- Written by: Sam Shepard
- Characters: Mazon
- Original language: English
- Genre: Drama
- Setting: an execution chamber

Premiere
- Date premiered: 15 April 1975
- Place premiered: The American Place Theatre New York City

= Killer's Head =

Killer's Head is a 1975 absurdist play by Sam Shepard. It is a one-act monologue by Mazon, a California man about to be executed by electric chair. Mazon contemplates in stream of consciousness fashion his would-be future while he waits for the switch to be flipped.

==Production history==
Killer's Head was performed at The American Place Theatre in New York, as part of a double bill with Shepard's play Action.

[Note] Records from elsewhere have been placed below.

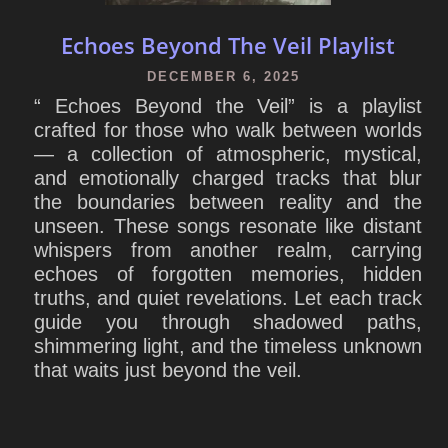
Echoes Beyond The Veil Playlist
DECEMBER 6, 2025
“ Echoes Beyond the Veil” is a playlist
crafted for those who walk between worlds
— a collection of atmospheric, mystical,
and emotionally charged tracks that blur
the boundaries between reality and the
unseen. These songs resonate like distant
whispers from another realm, carrying
echoes of forgotten memories, hidden
truths, and quiet revelations. Let each track
guide you through shadowed paths,
shimmering light, and the timeless unknown
that waits just beyond the veil.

Nancy Meckler directed, and Richard Gere starred. The play received mixed reviews, critics generally preferring Action. John Simon in New York Magazine panned it as "a bright idea that should have been put out of its misery before it put us into ours." That year, Shepard also directed a performance of the play, also a double bill with Action, at The Magic Theatre in San Francisco.

The play was revived in 1997 by the Signature Theatre Company, with Action and a new play, The Sad Lament of Pecos Bill on the Eve of Killing His Wife. Here, the role of Mazon was played by a rotating cast of actors, one per week, including John Diehl. Jamey Sheridan, Bill Pullman, Treat Williams, Scott Glenn, and Dermot Mulroney. The play's last performances starred Ethan Hawke.